TASK REQUIREMENTS:
Return only the lines running from the one that contains "by Isabel Vincent" through the end of the entries, exactly, both ends included. Omit pictures.

Page-level text extractions
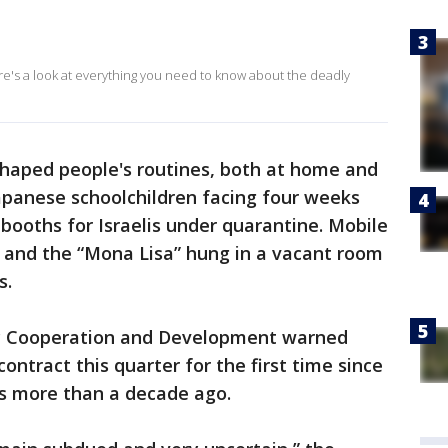
ere's a look at everything you need to know about the deadly
shaped people's routines, both at home and
Japanese schoolchildren facing four weeks
 booths for Israelis under quarantine. Mobile
, and the “Mona Lisa” hung in a vacant room
s.
c Cooperation and Development warned
ntract this quarter for the first time since
sis more than a decade ago.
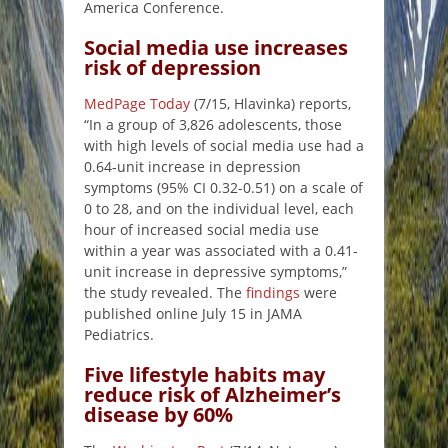
America Conference.
Social media use increases
risk of depression
MedPage Today
(7/15, Hlavinka) reports,
“In a group of 3,826 adolescents, those
with high levels of social media use had a
0.64-unit increase in depression
symptoms (95% CI 0.32-0.51) on a scale of
0 to 28, and on the individual level, each
hour of increased social media use
within a year was associated with a 0.41-
unit increase in depressive symptoms,”
the study revealed. The
findings
were
published online July 15 in JAMA
Pediatrics.
Five lifestyle habits may
reduce risk of Alzheimer’s
disease by 60%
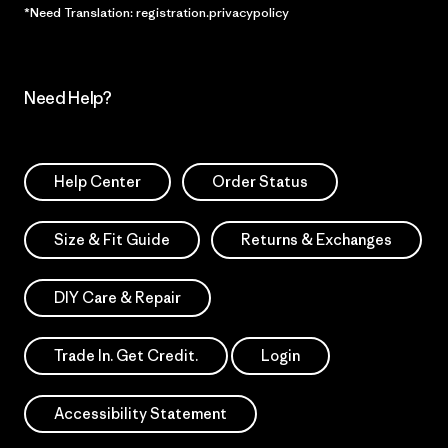
*Need Translation: registration.privacypolicy
Need Help?
Help Center
Order Status
Size & Fit Guide
Returns & Exchanges
DIY Care & Repair
Trade In. Get Credit.
Login
Accessibility Statement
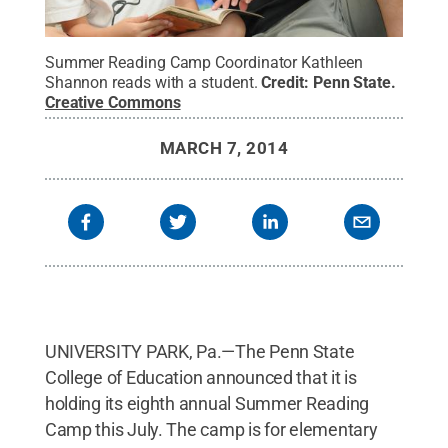
Summer Reading Camp Coordinator Kathleen
Shannon reads with a student.
Credit:
Penn State
.
Creative Commons
MARCH 7, 2014
UNIVERSITY PARK, Pa.—The Penn State
College of Education announced that it is
holding its eighth annual Summer Reading
Camp this July. The camp is for elementary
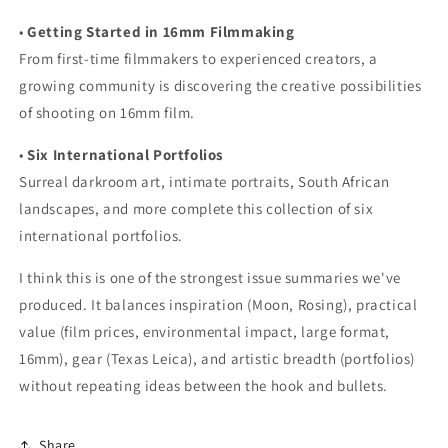
•
Getting Started in 16mm Filmmaking
From first-time filmmakers to experienced creators, a
growing community is discovering the creative possibilities
of shooting on 16mm film.
•
Six International Portfolios
Surreal darkroom art, intimate portraits, South African
landscapes, and more complete this collection of six
international portfolios.
I think this is one of the strongest issue summaries we've
produced. It balances inspiration (Moon, Rosing), practical
value (film prices, environmental impact, large format,
16mm), gear (Texas Leica), and artistic breadth (portfolios)
without repeating ideas between the hook and bullets.
Share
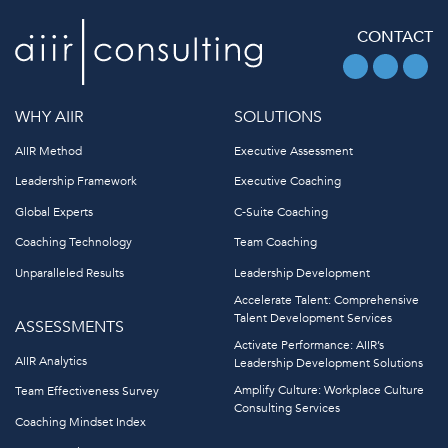
CONTACT
WHY AIIR
SOLUTIONS
AIIR Method
Executive Assessment
Leadership Framework
Executive Coaching
Global Experts
C-Suite Coaching
Coaching Technology
Team Coaching
Unparalleled Results
Leadership Development
Accelerate Talent: Comprehensive
Talent Development Services
ASSESSMENTS
Activate Performance: AIIR’s
AIIR Analytics
Leadership Development Solutions
Amplify Culture: Workplace Culture
Team Effectiveness Survey
Consulting Services
Coaching Mindset Index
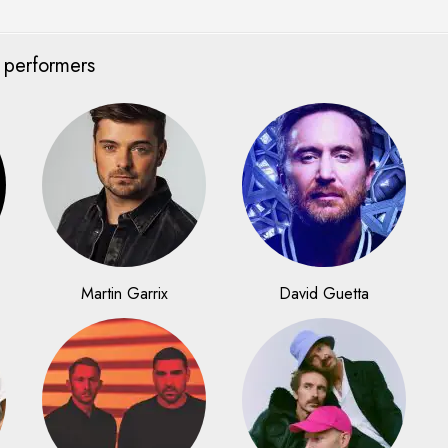
 performers
Martin Garrix
David Guetta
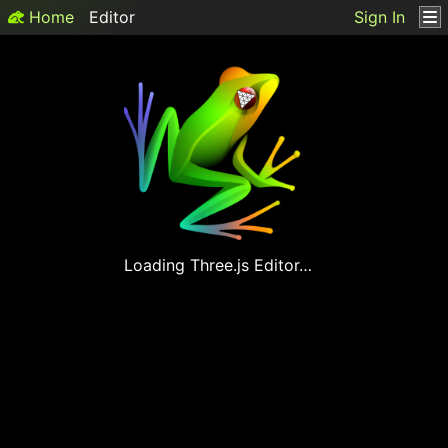
Home
Editor
Sign In
Loading
Three.js
Editor…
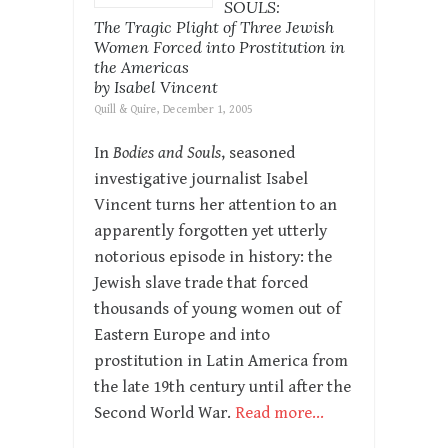
SOULS:
The Tragic Plight of Three Jewish
Women Forced into Prostitution in
the Americas
by Isabel Vincent
Quill & Quire, December 1, 2005
In
Bodies and Souls
, seasoned
investigative journalist Isabel
Vincent turns her attention to an
apparently forgotten yet utterly
notorious episode in history: the
Jewish slave trade that forced
thousands of young women out of
Eastern Europe and into
prostitution in Latin America from
the late 19th century until after the
Second World War.
Read more…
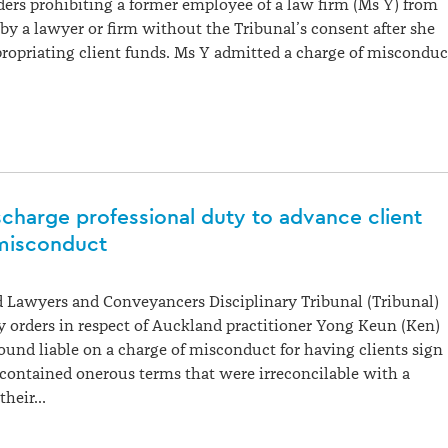
ers prohibiting a former employee of a law firm (Ms Y) from
y a lawyer or firm without the Tribunal’s consent after she
ropriating client funds. Ms Y admitted a charge of misconduc
ischarge professional duty to advance client
 misconduct
 Lawyers and Conveyancers Disciplinary Tribunal (Tribunal)
 orders in respect of Auckland practitioner Yong Keun (Ken)
und liable on a charge of misconduct for having clients sign
contained onerous terms that were irreconcilable with a
 their…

ANSWER TO THIS TASK:
by Isabel Vincent
Quill & Quire, December 1, 2005
In
Bodies and Souls
, seasoned
investigative journalist Isabel
Vincent turns her attention to an
apparently forgotten yet utterly
notorious episode in history: the
Jewish slave trade that forced
thousands of young women out of
Eastern Europe and into
prostitution in Latin America from
the late 19th century until after the
Second World War.
Read more…
ers prohibiting a former employee of a law firm (Ms Y) from
y a lawyer or firm without the Tribunal’s consent after she
ropriating client funds. Ms Y admitted a charge of misconduc
ischarge professional duty to advance client
 misconduct
 Lawyers and Conveyancers Disciplinary Tribunal (Tribunal)
 orders in respect of Auckland practitioner Yong Keun (Ken)
und liable on a charge of misconduct for having clients sign
contained onerous terms that were irreconcilable with a
 their…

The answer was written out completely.